» WORK REQUIRED
An exact copy is required of every line from the one with "Mask: **left lung" through the end of the data below, and the pictures must stay out of it.

(Stored items)
━━━━━━━━━━━━━━━━━━━━

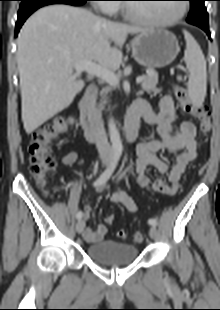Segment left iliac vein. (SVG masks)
<instances>
[{"label":"left iliac vein","instance_id":"left-iliac-vein-1","mask_svg":"<svg viewBox=\"0 0 220 310\" xmlns=\"http://www.w3.org/2000/svg\"><path fill=\"white\" fill-rule=\"evenodd\" d=\"M149 235L152 239H156L158 235V231L156 226L152 225L149 229Z\"/></svg>","mask_w":220,"mask_h":310}]
</instances>
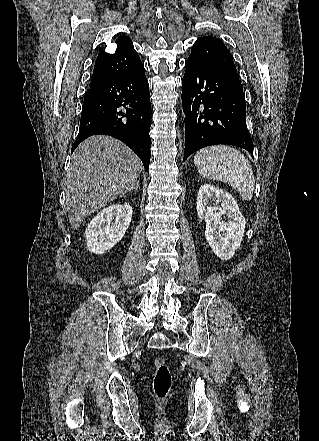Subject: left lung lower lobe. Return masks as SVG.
Listing matches in <instances>:
<instances>
[{"label":"left lung lower lobe","instance_id":"obj_1","mask_svg":"<svg viewBox=\"0 0 319 441\" xmlns=\"http://www.w3.org/2000/svg\"><path fill=\"white\" fill-rule=\"evenodd\" d=\"M182 80L185 117L183 160L210 145L238 146L253 154L243 87L228 75L188 58Z\"/></svg>","mask_w":319,"mask_h":441}]
</instances>
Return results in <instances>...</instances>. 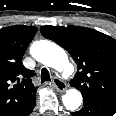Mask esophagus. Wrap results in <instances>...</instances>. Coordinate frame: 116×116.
Returning a JSON list of instances; mask_svg holds the SVG:
<instances>
[{
    "label": "esophagus",
    "mask_w": 116,
    "mask_h": 116,
    "mask_svg": "<svg viewBox=\"0 0 116 116\" xmlns=\"http://www.w3.org/2000/svg\"><path fill=\"white\" fill-rule=\"evenodd\" d=\"M53 86L59 92H63L67 89L66 83L59 78H54Z\"/></svg>",
    "instance_id": "esophagus-1"
}]
</instances>
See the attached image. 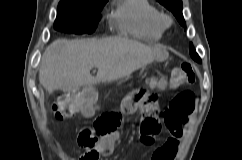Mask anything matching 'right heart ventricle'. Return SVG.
<instances>
[{
    "label": "right heart ventricle",
    "instance_id": "right-heart-ventricle-1",
    "mask_svg": "<svg viewBox=\"0 0 242 160\" xmlns=\"http://www.w3.org/2000/svg\"><path fill=\"white\" fill-rule=\"evenodd\" d=\"M161 12L150 0H118L110 21L121 34L145 41L162 38Z\"/></svg>",
    "mask_w": 242,
    "mask_h": 160
}]
</instances>
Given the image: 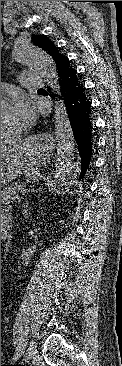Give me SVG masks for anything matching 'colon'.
Instances as JSON below:
<instances>
[{"label":"colon","instance_id":"1","mask_svg":"<svg viewBox=\"0 0 122 366\" xmlns=\"http://www.w3.org/2000/svg\"><path fill=\"white\" fill-rule=\"evenodd\" d=\"M6 227H7L6 225H4V224L1 223V234H2L3 231L6 230Z\"/></svg>","mask_w":122,"mask_h":366}]
</instances>
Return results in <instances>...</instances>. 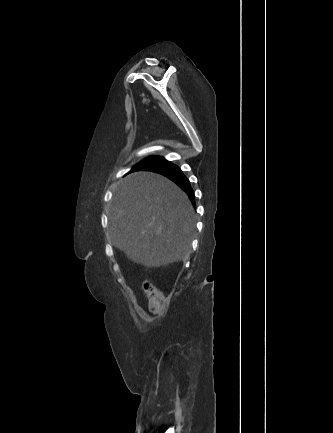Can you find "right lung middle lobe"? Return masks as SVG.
Segmentation results:
<instances>
[{"instance_id":"right-lung-middle-lobe-1","label":"right lung middle lobe","mask_w":333,"mask_h":433,"mask_svg":"<svg viewBox=\"0 0 333 433\" xmlns=\"http://www.w3.org/2000/svg\"><path fill=\"white\" fill-rule=\"evenodd\" d=\"M158 158H160V157H158V156H154V157L147 158V159L141 161V162H140L139 164H137L135 167H133V169L138 168V167H140L141 165H143V164H145V163L152 162V161H154V160H156V159H158Z\"/></svg>"}]
</instances>
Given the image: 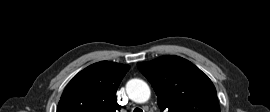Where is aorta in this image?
Segmentation results:
<instances>
[{
    "mask_svg": "<svg viewBox=\"0 0 270 112\" xmlns=\"http://www.w3.org/2000/svg\"><path fill=\"white\" fill-rule=\"evenodd\" d=\"M126 91L128 96L137 103H145L150 98V88L141 79H132L127 83Z\"/></svg>",
    "mask_w": 270,
    "mask_h": 112,
    "instance_id": "762f6f07",
    "label": "aorta"
}]
</instances>
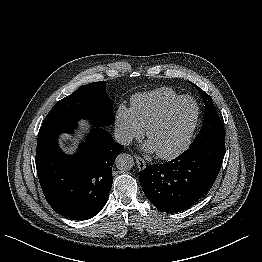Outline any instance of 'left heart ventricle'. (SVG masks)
<instances>
[{"instance_id":"left-heart-ventricle-1","label":"left heart ventricle","mask_w":262,"mask_h":262,"mask_svg":"<svg viewBox=\"0 0 262 262\" xmlns=\"http://www.w3.org/2000/svg\"><path fill=\"white\" fill-rule=\"evenodd\" d=\"M196 113V107L190 100L182 102L169 115L166 121L156 128L150 141L157 152H170L184 140Z\"/></svg>"}]
</instances>
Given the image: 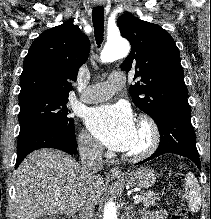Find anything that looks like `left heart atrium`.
<instances>
[{
    "label": "left heart atrium",
    "instance_id": "1",
    "mask_svg": "<svg viewBox=\"0 0 211 219\" xmlns=\"http://www.w3.org/2000/svg\"><path fill=\"white\" fill-rule=\"evenodd\" d=\"M86 124L96 138L115 151H128L136 137V123L125 105H103L91 109Z\"/></svg>",
    "mask_w": 211,
    "mask_h": 219
}]
</instances>
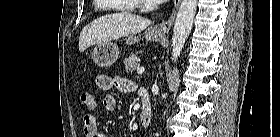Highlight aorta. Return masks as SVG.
Instances as JSON below:
<instances>
[{"instance_id":"obj_1","label":"aorta","mask_w":280,"mask_h":137,"mask_svg":"<svg viewBox=\"0 0 280 137\" xmlns=\"http://www.w3.org/2000/svg\"><path fill=\"white\" fill-rule=\"evenodd\" d=\"M197 0H182L172 35V58L178 59L192 28Z\"/></svg>"}]
</instances>
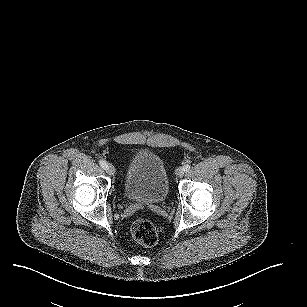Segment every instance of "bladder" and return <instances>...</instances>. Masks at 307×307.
Wrapping results in <instances>:
<instances>
[{
	"mask_svg": "<svg viewBox=\"0 0 307 307\" xmlns=\"http://www.w3.org/2000/svg\"><path fill=\"white\" fill-rule=\"evenodd\" d=\"M122 187L125 197L135 202H164L169 186L167 170L161 157L151 151L134 154L128 163Z\"/></svg>",
	"mask_w": 307,
	"mask_h": 307,
	"instance_id": "31cf9c89",
	"label": "bladder"
}]
</instances>
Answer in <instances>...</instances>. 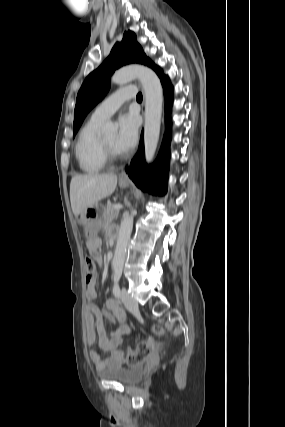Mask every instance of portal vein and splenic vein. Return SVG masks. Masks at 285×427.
<instances>
[{"label":"portal vein and splenic vein","mask_w":285,"mask_h":427,"mask_svg":"<svg viewBox=\"0 0 285 427\" xmlns=\"http://www.w3.org/2000/svg\"><path fill=\"white\" fill-rule=\"evenodd\" d=\"M123 206L121 204H115L114 205V209L115 210H120Z\"/></svg>","instance_id":"18ae733b"}]
</instances>
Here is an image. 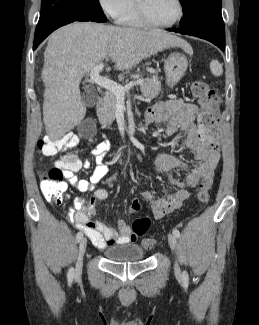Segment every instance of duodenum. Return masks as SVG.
<instances>
[{"instance_id":"duodenum-1","label":"duodenum","mask_w":259,"mask_h":325,"mask_svg":"<svg viewBox=\"0 0 259 325\" xmlns=\"http://www.w3.org/2000/svg\"><path fill=\"white\" fill-rule=\"evenodd\" d=\"M102 104H103L102 99H98V101L96 102V105L95 106H96V108H101ZM150 123H151L150 119L145 116V119H144V127H146ZM127 148H128L127 145H120L119 146V149L122 150V151L127 150Z\"/></svg>"}]
</instances>
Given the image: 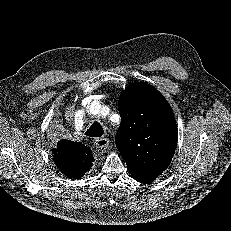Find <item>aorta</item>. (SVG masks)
<instances>
[{"label":"aorta","mask_w":231,"mask_h":231,"mask_svg":"<svg viewBox=\"0 0 231 231\" xmlns=\"http://www.w3.org/2000/svg\"><path fill=\"white\" fill-rule=\"evenodd\" d=\"M103 105H101L99 102L97 101H92L89 105H88V110L89 112H91L94 115H99L102 113L103 111Z\"/></svg>","instance_id":"aorta-1"}]
</instances>
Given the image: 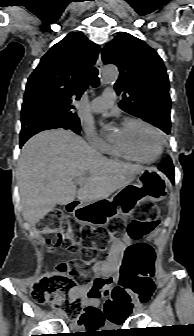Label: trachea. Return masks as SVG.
Returning <instances> with one entry per match:
<instances>
[{"mask_svg":"<svg viewBox=\"0 0 194 336\" xmlns=\"http://www.w3.org/2000/svg\"><path fill=\"white\" fill-rule=\"evenodd\" d=\"M88 78L90 80V83L93 87L99 86V77H98V70L93 67L88 72Z\"/></svg>","mask_w":194,"mask_h":336,"instance_id":"3493384b","label":"trachea"}]
</instances>
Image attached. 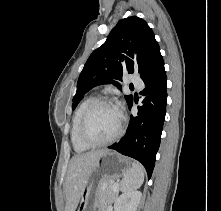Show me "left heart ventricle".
Returning <instances> with one entry per match:
<instances>
[{"label": "left heart ventricle", "mask_w": 221, "mask_h": 211, "mask_svg": "<svg viewBox=\"0 0 221 211\" xmlns=\"http://www.w3.org/2000/svg\"><path fill=\"white\" fill-rule=\"evenodd\" d=\"M120 125V113L116 107L101 105L90 114L86 133L93 141H103L113 136Z\"/></svg>", "instance_id": "obj_1"}]
</instances>
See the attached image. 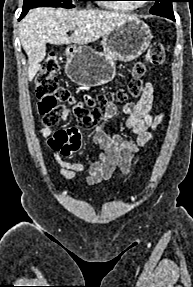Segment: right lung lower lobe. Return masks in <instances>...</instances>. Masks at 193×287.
I'll list each match as a JSON object with an SVG mask.
<instances>
[{
  "mask_svg": "<svg viewBox=\"0 0 193 287\" xmlns=\"http://www.w3.org/2000/svg\"><path fill=\"white\" fill-rule=\"evenodd\" d=\"M27 12H28L27 9H23L22 14H21L19 20L22 19V18L26 15Z\"/></svg>",
  "mask_w": 193,
  "mask_h": 287,
  "instance_id": "right-lung-lower-lobe-1",
  "label": "right lung lower lobe"
}]
</instances>
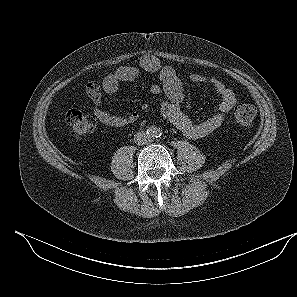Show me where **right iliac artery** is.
Instances as JSON below:
<instances>
[{
	"label": "right iliac artery",
	"instance_id": "obj_1",
	"mask_svg": "<svg viewBox=\"0 0 297 297\" xmlns=\"http://www.w3.org/2000/svg\"><path fill=\"white\" fill-rule=\"evenodd\" d=\"M149 130V132H152V129H148Z\"/></svg>",
	"mask_w": 297,
	"mask_h": 297
}]
</instances>
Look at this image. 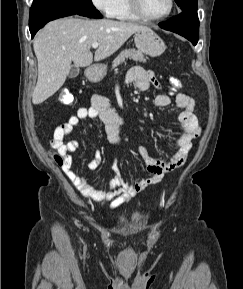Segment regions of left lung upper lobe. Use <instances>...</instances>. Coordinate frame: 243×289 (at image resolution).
Returning <instances> with one entry per match:
<instances>
[{
  "instance_id": "5c2ea615",
  "label": "left lung upper lobe",
  "mask_w": 243,
  "mask_h": 289,
  "mask_svg": "<svg viewBox=\"0 0 243 289\" xmlns=\"http://www.w3.org/2000/svg\"><path fill=\"white\" fill-rule=\"evenodd\" d=\"M182 11L197 10V0H175Z\"/></svg>"
}]
</instances>
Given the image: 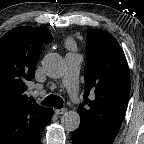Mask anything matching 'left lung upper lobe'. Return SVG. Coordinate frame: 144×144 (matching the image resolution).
<instances>
[{
    "instance_id": "obj_1",
    "label": "left lung upper lobe",
    "mask_w": 144,
    "mask_h": 144,
    "mask_svg": "<svg viewBox=\"0 0 144 144\" xmlns=\"http://www.w3.org/2000/svg\"><path fill=\"white\" fill-rule=\"evenodd\" d=\"M86 54L84 102L77 109L80 126L95 136L114 140L130 94L127 61L116 39L98 29L87 33Z\"/></svg>"
}]
</instances>
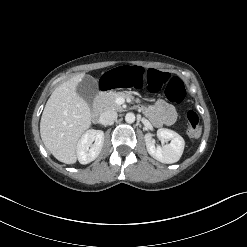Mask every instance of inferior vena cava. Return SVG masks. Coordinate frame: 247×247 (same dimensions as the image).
<instances>
[{
    "label": "inferior vena cava",
    "instance_id": "1",
    "mask_svg": "<svg viewBox=\"0 0 247 247\" xmlns=\"http://www.w3.org/2000/svg\"><path fill=\"white\" fill-rule=\"evenodd\" d=\"M117 119V112L113 110H106L100 115V122L103 125L112 124Z\"/></svg>",
    "mask_w": 247,
    "mask_h": 247
}]
</instances>
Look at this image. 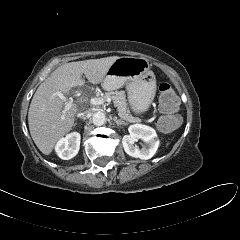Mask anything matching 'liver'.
I'll list each match as a JSON object with an SVG mask.
<instances>
[{
    "label": "liver",
    "instance_id": "liver-1",
    "mask_svg": "<svg viewBox=\"0 0 240 240\" xmlns=\"http://www.w3.org/2000/svg\"><path fill=\"white\" fill-rule=\"evenodd\" d=\"M118 58L112 56L63 64L40 84L29 107L28 124L31 137L43 154L49 155L58 140L72 129L79 110L76 104H72L64 112L66 103H63L56 92L65 95L71 88L83 86V74L92 84L102 83L109 68Z\"/></svg>",
    "mask_w": 240,
    "mask_h": 240
}]
</instances>
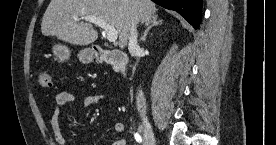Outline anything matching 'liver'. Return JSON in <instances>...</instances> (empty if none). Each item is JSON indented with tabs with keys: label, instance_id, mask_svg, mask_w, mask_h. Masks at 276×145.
<instances>
[{
	"label": "liver",
	"instance_id": "liver-1",
	"mask_svg": "<svg viewBox=\"0 0 276 145\" xmlns=\"http://www.w3.org/2000/svg\"><path fill=\"white\" fill-rule=\"evenodd\" d=\"M156 11L150 0H51L42 18L41 32L74 45H89L96 41L98 32L90 23L77 22L74 16H95L117 30L119 47L124 48L132 24L152 19Z\"/></svg>",
	"mask_w": 276,
	"mask_h": 145
}]
</instances>
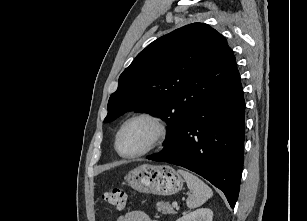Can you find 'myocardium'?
I'll use <instances>...</instances> for the list:
<instances>
[{"label": "myocardium", "mask_w": 307, "mask_h": 221, "mask_svg": "<svg viewBox=\"0 0 307 221\" xmlns=\"http://www.w3.org/2000/svg\"><path fill=\"white\" fill-rule=\"evenodd\" d=\"M138 120H146L150 122L154 129H155V134L150 142V144L142 151L138 153H133V154H125L120 150L119 147V142H120V137L124 131V129L132 122L138 121ZM168 135V129L167 126L164 122V120L159 117L156 114L149 113V112H141L137 113L128 119H126L122 125L120 126L116 137H115V148L116 151L119 153L120 156L127 158V159H133V158H138L144 155H147L148 153L152 152L155 150L157 147H159L167 138Z\"/></svg>", "instance_id": "myocardium-1"}]
</instances>
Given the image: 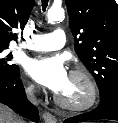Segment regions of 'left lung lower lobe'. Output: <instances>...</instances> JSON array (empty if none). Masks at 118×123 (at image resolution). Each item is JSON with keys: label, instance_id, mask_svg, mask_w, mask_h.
Here are the masks:
<instances>
[{"label": "left lung lower lobe", "instance_id": "1", "mask_svg": "<svg viewBox=\"0 0 118 123\" xmlns=\"http://www.w3.org/2000/svg\"><path fill=\"white\" fill-rule=\"evenodd\" d=\"M97 119L118 120V88L114 89L104 100H101L100 105L96 109L68 118L64 123H78Z\"/></svg>", "mask_w": 118, "mask_h": 123}]
</instances>
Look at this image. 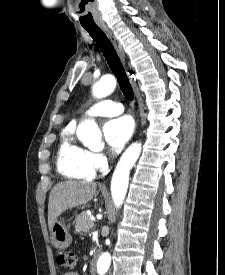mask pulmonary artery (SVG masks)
Here are the masks:
<instances>
[{"mask_svg": "<svg viewBox=\"0 0 225 275\" xmlns=\"http://www.w3.org/2000/svg\"><path fill=\"white\" fill-rule=\"evenodd\" d=\"M124 111L121 103L102 100L90 106L82 115V117H96V116H115Z\"/></svg>", "mask_w": 225, "mask_h": 275, "instance_id": "1", "label": "pulmonary artery"}]
</instances>
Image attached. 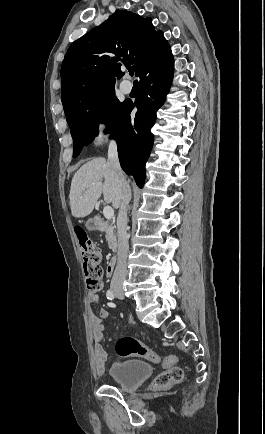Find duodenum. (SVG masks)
I'll return each instance as SVG.
<instances>
[{
  "instance_id": "1",
  "label": "duodenum",
  "mask_w": 265,
  "mask_h": 434,
  "mask_svg": "<svg viewBox=\"0 0 265 434\" xmlns=\"http://www.w3.org/2000/svg\"><path fill=\"white\" fill-rule=\"evenodd\" d=\"M98 229L99 230H104L105 229L106 232L112 233V228L110 226H108V225L104 226L103 224H101V225L99 224L98 225ZM116 265H117V257L114 256V257L111 258V260L106 265V274L108 276L113 275V273L115 271V268H116Z\"/></svg>"
}]
</instances>
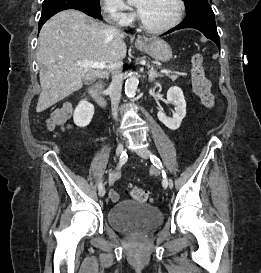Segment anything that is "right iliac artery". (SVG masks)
Masks as SVG:
<instances>
[{"instance_id":"82829eb1","label":"right iliac artery","mask_w":261,"mask_h":273,"mask_svg":"<svg viewBox=\"0 0 261 273\" xmlns=\"http://www.w3.org/2000/svg\"><path fill=\"white\" fill-rule=\"evenodd\" d=\"M127 158H128V156H127L126 152H123V153L121 154V156H120V160H119V163H118V165H117L116 168H117V169H120V168L122 167V165H124V164L126 163ZM98 189H99V190L103 189V183H102V181L99 183Z\"/></svg>"}]
</instances>
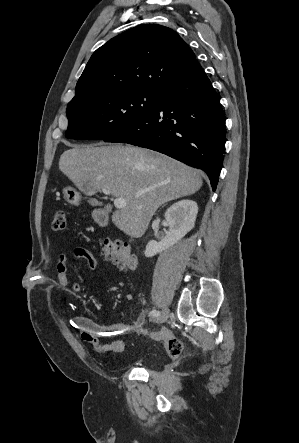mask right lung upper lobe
Returning a JSON list of instances; mask_svg holds the SVG:
<instances>
[{
	"mask_svg": "<svg viewBox=\"0 0 299 443\" xmlns=\"http://www.w3.org/2000/svg\"><path fill=\"white\" fill-rule=\"evenodd\" d=\"M202 70L194 52L175 31L142 24L93 53L69 104L111 91L158 92Z\"/></svg>",
	"mask_w": 299,
	"mask_h": 443,
	"instance_id": "right-lung-upper-lobe-1",
	"label": "right lung upper lobe"
}]
</instances>
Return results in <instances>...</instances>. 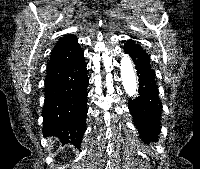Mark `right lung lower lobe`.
I'll return each instance as SVG.
<instances>
[{"instance_id":"1","label":"right lung lower lobe","mask_w":200,"mask_h":169,"mask_svg":"<svg viewBox=\"0 0 200 169\" xmlns=\"http://www.w3.org/2000/svg\"><path fill=\"white\" fill-rule=\"evenodd\" d=\"M88 77L83 51L73 60L47 69L43 134L63 144L80 145L87 115Z\"/></svg>"}]
</instances>
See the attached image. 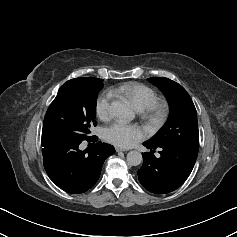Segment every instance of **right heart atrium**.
I'll use <instances>...</instances> for the list:
<instances>
[{
    "instance_id": "1",
    "label": "right heart atrium",
    "mask_w": 237,
    "mask_h": 237,
    "mask_svg": "<svg viewBox=\"0 0 237 237\" xmlns=\"http://www.w3.org/2000/svg\"><path fill=\"white\" fill-rule=\"evenodd\" d=\"M113 94L111 91L103 92L96 101V114L100 119L106 120L111 116V101Z\"/></svg>"
}]
</instances>
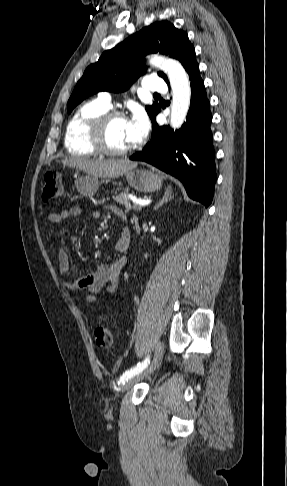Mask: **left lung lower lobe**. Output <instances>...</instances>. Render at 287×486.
Masks as SVG:
<instances>
[{
	"label": "left lung lower lobe",
	"instance_id": "1",
	"mask_svg": "<svg viewBox=\"0 0 287 486\" xmlns=\"http://www.w3.org/2000/svg\"><path fill=\"white\" fill-rule=\"evenodd\" d=\"M191 81V102L186 122L173 132L152 120L150 142L130 157L144 161L182 181L190 198L208 207L216 182L215 151L210 125V104L195 59L185 67Z\"/></svg>",
	"mask_w": 287,
	"mask_h": 486
}]
</instances>
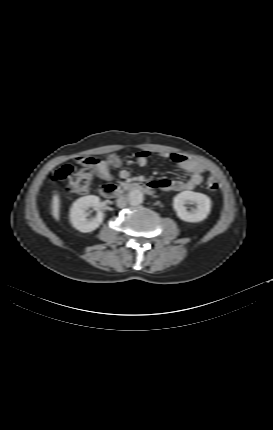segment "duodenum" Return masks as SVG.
<instances>
[{
	"mask_svg": "<svg viewBox=\"0 0 273 430\" xmlns=\"http://www.w3.org/2000/svg\"><path fill=\"white\" fill-rule=\"evenodd\" d=\"M126 191H141L143 193L152 194L154 191V186L152 183L134 182L118 187L112 183H107L100 189L101 195L108 199L115 198Z\"/></svg>",
	"mask_w": 273,
	"mask_h": 430,
	"instance_id": "obj_1",
	"label": "duodenum"
}]
</instances>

━━━━━━━━━━━━━━━━━━━━

» ANSWER TO THIS EXERCISE
Mask: **left lung lower lobe**. Output <instances>...</instances>. Render at 287×486.
Masks as SVG:
<instances>
[{
	"label": "left lung lower lobe",
	"instance_id": "1",
	"mask_svg": "<svg viewBox=\"0 0 287 486\" xmlns=\"http://www.w3.org/2000/svg\"><path fill=\"white\" fill-rule=\"evenodd\" d=\"M191 81V102L186 122L173 132L152 120L150 142L130 157L144 161L182 181L190 198L208 207L216 182L215 151L210 125V104L195 59L185 67Z\"/></svg>",
	"mask_w": 287,
	"mask_h": 486
}]
</instances>
segment "duodenum" Return masks as SVG.
<instances>
[{
	"mask_svg": "<svg viewBox=\"0 0 273 430\" xmlns=\"http://www.w3.org/2000/svg\"><path fill=\"white\" fill-rule=\"evenodd\" d=\"M126 191H141L143 193L152 194L154 191V186L152 183L134 182L118 187L112 183H107L100 189L101 195L108 199L115 198Z\"/></svg>",
	"mask_w": 273,
	"mask_h": 430,
	"instance_id": "obj_1",
	"label": "duodenum"
}]
</instances>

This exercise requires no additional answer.